As with many of his words and actions, giving such a speech at that time was not very strategic, leading to widespread criticisms and misinterpretation. Similarly, his later arrests, largely focused around trespassing at nuclear weapons facilities, which at times included damaging components of warheads and missiles, led to many months in prison without much publicity or a discernible growth in the movement. However, strategic efficacy did not really matter to him. For Berrigan, it was a moral imperative. Indeed, when a reporter noted he was not getting as much attention as he had previously, he replied, "I don't think we ever felt our conscience was tied to the other end of a TV cord."

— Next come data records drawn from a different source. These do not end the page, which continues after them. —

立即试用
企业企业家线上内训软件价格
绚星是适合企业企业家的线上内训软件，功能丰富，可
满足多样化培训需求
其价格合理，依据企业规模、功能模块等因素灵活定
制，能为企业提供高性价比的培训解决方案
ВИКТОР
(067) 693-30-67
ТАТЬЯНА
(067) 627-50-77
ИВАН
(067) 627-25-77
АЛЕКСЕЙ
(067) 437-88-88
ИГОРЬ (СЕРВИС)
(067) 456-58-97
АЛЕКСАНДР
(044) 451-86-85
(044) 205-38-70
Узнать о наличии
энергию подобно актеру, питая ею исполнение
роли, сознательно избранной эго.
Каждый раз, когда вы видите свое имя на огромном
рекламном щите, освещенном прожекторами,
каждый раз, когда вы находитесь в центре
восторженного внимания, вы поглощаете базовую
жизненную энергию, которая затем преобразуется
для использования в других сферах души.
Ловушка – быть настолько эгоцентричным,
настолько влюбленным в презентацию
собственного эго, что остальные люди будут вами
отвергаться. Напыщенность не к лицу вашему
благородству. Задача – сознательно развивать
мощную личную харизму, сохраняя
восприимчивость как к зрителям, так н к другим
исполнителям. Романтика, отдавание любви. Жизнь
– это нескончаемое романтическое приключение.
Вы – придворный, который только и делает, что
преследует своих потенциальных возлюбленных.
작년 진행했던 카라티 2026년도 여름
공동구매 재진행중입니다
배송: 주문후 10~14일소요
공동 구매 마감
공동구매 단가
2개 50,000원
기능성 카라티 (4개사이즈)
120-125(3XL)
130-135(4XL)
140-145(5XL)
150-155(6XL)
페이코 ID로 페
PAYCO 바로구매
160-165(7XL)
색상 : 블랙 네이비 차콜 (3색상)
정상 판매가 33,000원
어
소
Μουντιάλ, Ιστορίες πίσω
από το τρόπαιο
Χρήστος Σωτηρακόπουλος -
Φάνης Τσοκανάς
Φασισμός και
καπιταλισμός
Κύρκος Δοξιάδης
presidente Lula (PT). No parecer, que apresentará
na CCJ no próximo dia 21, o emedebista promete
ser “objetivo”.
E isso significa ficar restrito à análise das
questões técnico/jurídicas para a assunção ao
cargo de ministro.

And yet, while some accused him of acting more out of "Catholic guilt" than on building a movement, Berrigan's witness indeed had a profound impact. It encouraged the broader anti-war movement, which prior to Catonsville had been primarily focused on street protests, into nonviolent direct action and other forms of active resistance. It brought many young Catholics, who had been alienated by the hierarchy's support for the Vietnam War and U.S. militarism, back into active involvement in the church. As a middle-aged priest, his actions brought greater credibility to opponents of the Vietnam War, then often portrayed as angry, young, long-haired misfits.
And he undoubtedly played a role in moving the Catholic church to a more active witness for peace and justice. The church eventually came out against the Vietnam War, renounced the legitimacy of nuclear weapons, and challenged the Israeli occupation and repression of Palestinians.
Indeed, just days before he died, the Vatican hosted a landmark meeting raising questions about the just war doctrine and examining nonviolent alternatives. Would this have even been possible were it not for such prophetic voices as Berrigan?
[Stephen Zunes, a professor of politics and international studies at the University of San Francisco, is currently a visiting professor at the National Centre for Peace and Conflict Studies at the University of Otago in New Zealand.]